Sayı : 504   **
Ribat Dergisi Aralık 2016

Yaşama(ya) Dair

Kadir Demirlenk

İbadetlerin Esası "Tezekkür ve Tefekkür"

  • 07 Ocak 2022
  • 653 Görüntülenme
  • 469. Sayı / 2022 Ocak



Kullukta ve özelde ibadetlerde bulunması gerekenler; ihlâs, samimiyet ve ihsan içerisinde olmaktır. Bunları sağlayan en önemli hasletlerde “tezekkür ve tefekkür” dür.
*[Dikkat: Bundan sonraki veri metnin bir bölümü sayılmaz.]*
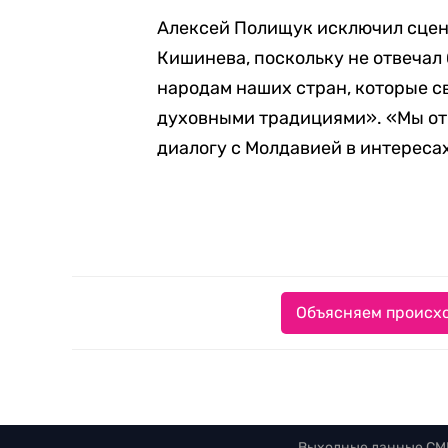
Алексей Полищук исключил сцен
Кишинева, поскольку не отвечал
народам наших стран, которые с
духовными традициями». «Мы от
диалогу с Молдавией в интересах
Объясняем происхо
Выходные данные СМ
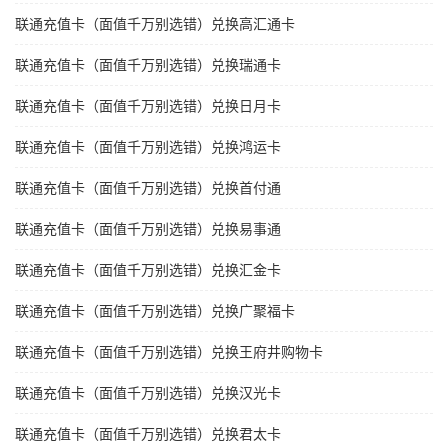
联通充值卡（面值千万别选错）兑换高汇通卡
联通充值卡（面值千万别选错）兑换瑞通卡
联通充值卡（面值千万别选错）兑换日月卡
联通充值卡（面值千万别选错）兑换鸿运卡
联通充值卡（面值千万别选错）兑换首付通
联通充值卡（面值千万别选错）兑换易事通
联通充值卡（面值千万别选错）兑换汇金卡
联通充值卡（面值千万别选错）兑换广聚福卡
联通充值卡（面值千万别选错）兑换王府井购物卡
联通充值卡（面值千万别选错）兑换汉光卡
联通充值卡（面值千万别选错）兑换君太卡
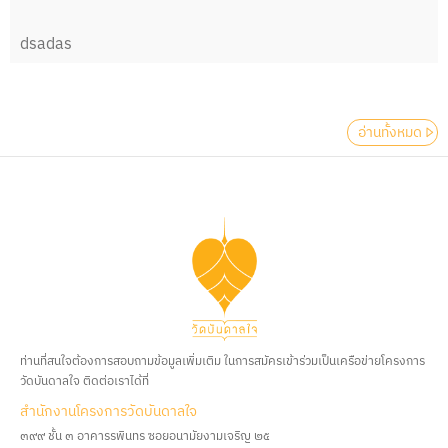
dsadas
อ่านทั้งหมด
ท่านที่สนใจต้องการสอบถามข้อมูลเพิ่มเติม ในการสมัครเข้าร่วมเป็นเครือข่ายโครงการ
วัดบันดาลใจ ติดต่อเราได้ที่
สํานักงานโครงการวัดบันดาลใจ
๓๙๙ ชั้น ๓ อาคารรพินทร ซอยอนามัยงามเจริญ ๒๕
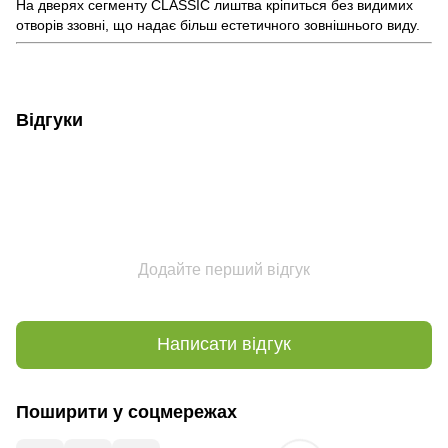
На дверях сегменту CLASSIC лиштва кріпиться без видимих
отворів ззовні, що надає більш естетичного зовнішнього виду.
Відгуки
Додайте перший відгук
Написати відгук
Поширити у соцмережах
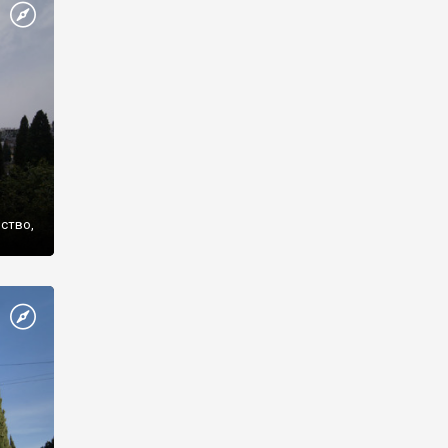
же
нство,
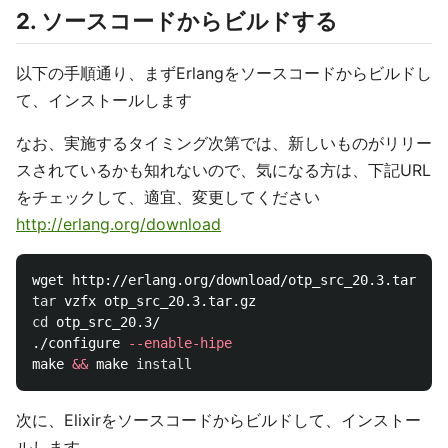
2. ソースコードからビルドする
以下の手順通り、まずErlangをソースコードからビルドし
て、インストールします
なお、実施するタイミング次第では、新しいものがリリー
スされているかも知れないので、気になる方は、下記URL
をチェックして、適宜、変更してください
http://erlang.org/download
tar 
cd 
otp_src_20.3/

./configure 
--enable-hipe
make 
&&
 make 
install
次に、Elixirをソースコードからビルドして、インストー
ルします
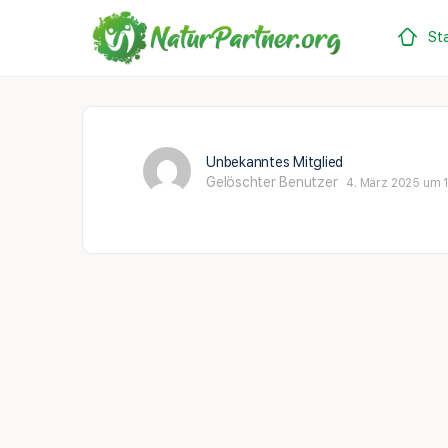
Sta
Unbekanntes Mitglied
Gelöschter Benutzer
4. März 2025 um 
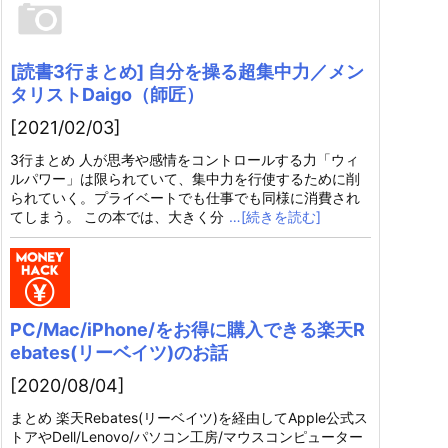
[読書3行まとめ] 自分を操る超集中力／メン
タリストDaigo（師匠）
[2021/02/03]
3行まとめ 人が思考や感情をコントロールする力「ウィ
ルパワー」は限られていて、集中力を行使するために削
られていく。プライベートでも仕事でも同様に消費され
てしまう。 この本では、大きく分
…[続きを読む]
PC/Mac/iPhone/をお得に購入できる楽天R
ebates(リーベイツ)のお話
[2020/08/04]
まとめ 楽天Rebates(リーベイツ)を経由してApple公式ス
トアやDell/Lenovo/パソコン工房/マウスコンピューター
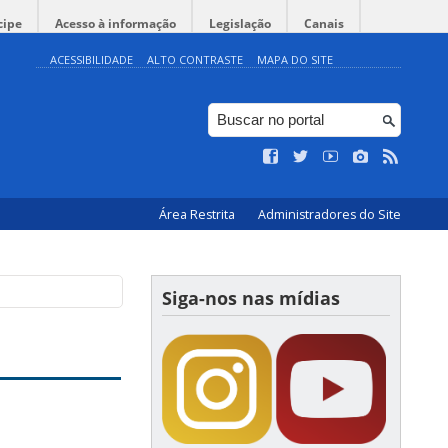
cipe
Acesso à informação
Legislação
Canais
ACESSIBILIDADE
ALTO CONTRASTE
MAPA DO SITE
Área Restrita
Administradores do Site
Siga-nos nas mídias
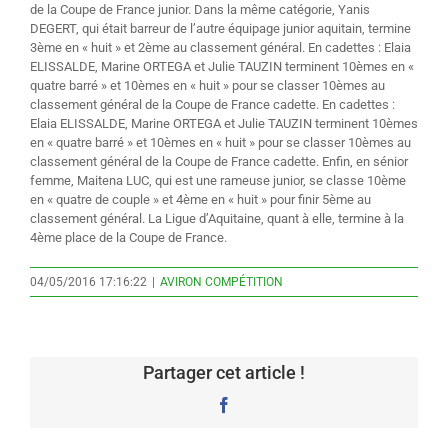
de la Coupe de France junior. Dans la même catégorie, Yanis
DEGERT, qui était barreur de l’autre équipage junior aquitain, termine
3ème en « huit » et 2ème au classement général. En cadettes : Elaia
ELISSALDE, Marine ORTEGA et Julie TAUZIN terminent 10èmes en «
quatre barré » et 10èmes en « huit » pour se classer 10èmes au
classement général de la Coupe de France cadette. En cadettes :
Elaia ELISSALDE, Marine ORTEGA et Julie TAUZIN terminent 10èmes
en « quatre barré » et 10èmes en « huit » pour se classer 10èmes au
classement général de la Coupe de France cadette. Enfin, en sénior
femme, Maitena LUC, qui est une rameuse junior, se classe 10ème
en « quatre de couple » et 4ème en « huit » pour finir 5ème au
classement général. La Ligue d’Aquitaine, quant à elle, termine à la
4ème place de la Coupe de France.
04/05/2016 17:16:22
|
AVIRON COMPÉTITION
Partager cet article !
Facebook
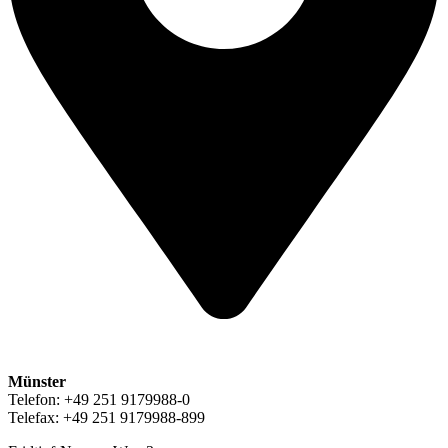
Münster
Telefon: +49 251 9179988-0
Telefax: +49 251 9179988-899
Bu iki kavram, Kur’an’da çokça zikredilen ve bizlerin de her daim kendileriyle hemhal olmamız istenen şuurluluk halidir. Tezekkür ve tefekkürün mahalli akıl ve kalptir. Aklın ve kalbin yaratılışına uygun olarak işlevini yerine getirmeleri; tezekkür, tefekkür, tedebbür, tefegguh, teakkul olarak ortaya çıkmaktadır. Bundan dolayı tezekkür ve tefekkür aklın ibadeti olarak da görülmüştür.

 

 

“Tezekkür ve tefekkür” Kulluk ve ibadetin özüdür, aynı zamanda ibadetlerin olmazsa olmaz unsurlarıdır. Rabbimiz katında ibadetlerin değerini belirleyen, Mahşer günü amellerin ölçüleceği ve değerlendirmeye tabi tutulacağı kıstaslardandır. Onun için ibadetler öncesinde ve ibadetler esnasında dikkat edilecek amellerin başında gelir.

 

 

“Bilesiniz ki gönüller ancak Allah’ı zikrederek huzura kavuşur.” (Ra’d, 13/28)

Kullukta ve ibadetlerde bulunması gereken en önemli esaslar; niyet, ihlâs ve samimiyettir. Diğer bir ifade ile kulluk ve ibadetleri ihsan şuuru ile yapmaktır. Bu Rabbimizin kullarından isteğidir.

“(Rasûlüm!) Şüphesiz ki Kitab'ı sana hak olarak indirdik. O halde sen de dini Allah'a has kılarak kulluk et.” (Zümer, 39/2) “De ki: Bana, dini Allah'a hâlis kılarak O'na kulluk etmem emir olundu.” (Zümer, 39/11) Hz. Peygamber (sav) de “İhsan nedir?” sorusuna şöyle cevap vermiştir: “İhsan, Allah’ı görür gibi ibadet etmendir. Sen O’nu görmüyor olsan da O seni görmektedir…” (Buhari, “İman”,37)

O halde, kullukta ve özelde ibadetlerde bulunması gerekenler; ihlâs, samimiyet ve ihsan içerisinde olmaktır. Bunları sağlayan en önemli hasletlerde “tezekkür ve tefekkür” dür. Bu iki kavram, Kur’an’da çokça zikredilen ve bizlerin de her daim kendileriyle hemhal olmamız istenen şuurluluk halidir. Tezekkür ve tefekkürün mahalli akıl ve kalptir. Aklın ve kalbin yaratılışına uygun olarak işlevini yerine getirmeleri; tezekkür, tefekkür, tedebbür, tefegguh, teakkul olarak ortaya çıkmaktadır. Bundan dolayı tezekkür ve tefekkür aklın ibadeti olarak da görülmüştür.

Aklın ibadeti olarak ta kabul edilen “tezekkür ve tefekkür” başlı başına müstakil bir ibadet şeklidir. Kalbin ve aklın diri ve uyanık olma halidir. Rabbimize yakın olma vesilesidir. Hz. Peygamber (sav) şöyle buyurmuştur: “Rabbini zikreden kimse ile zikretmeyen kimsenin misali, diri ile ölünün misali gibidir.” (Buhârî, “Deavât”, 66) Önemine binaen Rabbimiz, zikrin çokça yapılmasını, zikirden yüz çevrilmemesi gerektiğini, mal ve evlatların kişileri zikirden alıkoymaması gibi hususlarda da uyarılar yapmaktadır. “Ey iman edenler! Mallarınız da çocuklarınız da sizi Allah’ı anmaktan alıkoymasın. Bunu yapanlar mutlaka hüsrana uğramışlardır.” (Münafikun, 63/9)

Özellikle kevni ayetlerin düşünülüp, tefekkür edilmesi; Rabbimizin yüceliğini ve büyüklüğünü, kâinattaki varlığa ikram, inam ve ihsanını, rahmet ve tecellilerini göstermesi açısından çok önemlidir. İnsanın yaratılışındaki mükemmeliyeti, acziyetini ve zayıflığını anlaması, yaşantısını ve durumunu düşünmesi, yüce yaratıcıya kul olmasını idrak etmesi anlamında da ayrı bir önem taşımaktadır.